A word-for-word copy of the entries is the goal; leave out the pictures.

__Data supplied__:
· · ·

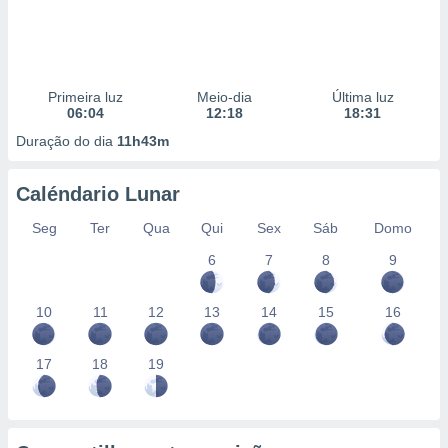
Primeira luz
Meio-dia
Última luz
06:04
12:18
18:31
Duração do dia
11h43m
Caléndario Lunar
Seg
Ter
Qua
Qui
Sex
Sáb
Domo
6
7
8
9
10
11
12
13
14
15
16
17
18
19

· · ·

__Response area__:
Primeira luz
Meio-dia
Última luz
06:04
12:18
18:31
Duração do dia
11h43m
Caléndario Lunar
Seg
Ter
Qua
Qui
Sex
Sáb
Domo
6
7
8
9
10
11
12
13
14
15
16
17
18
19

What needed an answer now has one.